This meeting would not have been possible without the support of the Netherlands, the hospitality of the Government of Ethiopia and the support of our United Nations colleagues in Addis Ababa.

Excellencies,

Ladies and Gentlemen,

We are here for one reason and one reason only: to accelerate action to improve maternal health and end the needless death and suffering of women.

Women are dying because for too many years, women’s lives, dreams and rights have not been given the priority attention they deserve.

We are here in Addis because we believe that maternal death and disability is one of the greatest moral, human rights and development challenges of our time.

We are here in Addis to say that no woman should die giving life and no woman should die from unsafe abortion.

I am optimistic because, compared to just a few years ago, women’s health has gained increased attention and there is growing momentum.

Today, campaigns and initiatives throughout the world champion maternal health and the rights of women. I refer to Women Deliver, the Maternal Mortality Campaign, the White Ribbon Alliance, the Partnership for Maternal, Newborn and Child Health, the Campaign to Accelerate the Reduction of Maternal and Child Mortality in Africa, and the upcoming African Union Summit on Maternal and Child Health in July 2010 and also the Maputo Plan of Action. The United Nations Secretary-General is also a strong champion, and he has launched the UNITE campaign to end violence against women. All these have one main message: going back to the basics and focusing on communities, where real life and death happen, and where critical decisions are made every single day.

There is rising awareness and commitment.

I believe that we have reached a unique point in time. If we commit ourselves to concrete action, focusing on empowering communities to demand their rights, there is a great probability that we will finally see the curve of maternal mortality steadily decline.

Because no woman should die giving life, UNFPA is intensifying action with partners to achieve MDG 5 and universal access to reproductive health by 2015.

We are proud of our collaboration in the informal group we call the H4, with UNICEF, the World Health Organization and the World Bank, to accelerate progress in countries to save the lives of women and newborns, and to promote transfer of knowledge from one country to another. One of these countries is a Delivering as One UN pilot, Rwanda.

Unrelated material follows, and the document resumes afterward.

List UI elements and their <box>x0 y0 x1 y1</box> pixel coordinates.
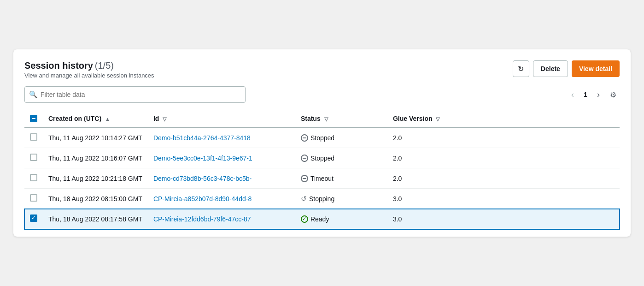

Over the past five years in Rwanda, the use of modern contraception has nearly tripled, skilled birth attendance has increased from less than 40 per cent to more than 50 per cent, and deliveries in health facilities have jumped from less than a third to nearly half of all deliveries. This is impressive progress towards ensuring that every pregnancy is wanted and every birth is safe.

Here in Ethiopia, we’ve already heard from His Excellency Dr. Tedros Ghebreysus, about the deployment of more than 30,000 health extension workers, a near doubling of the Ethiopian health workforce in only three years. This is an initiative from which we all can learn.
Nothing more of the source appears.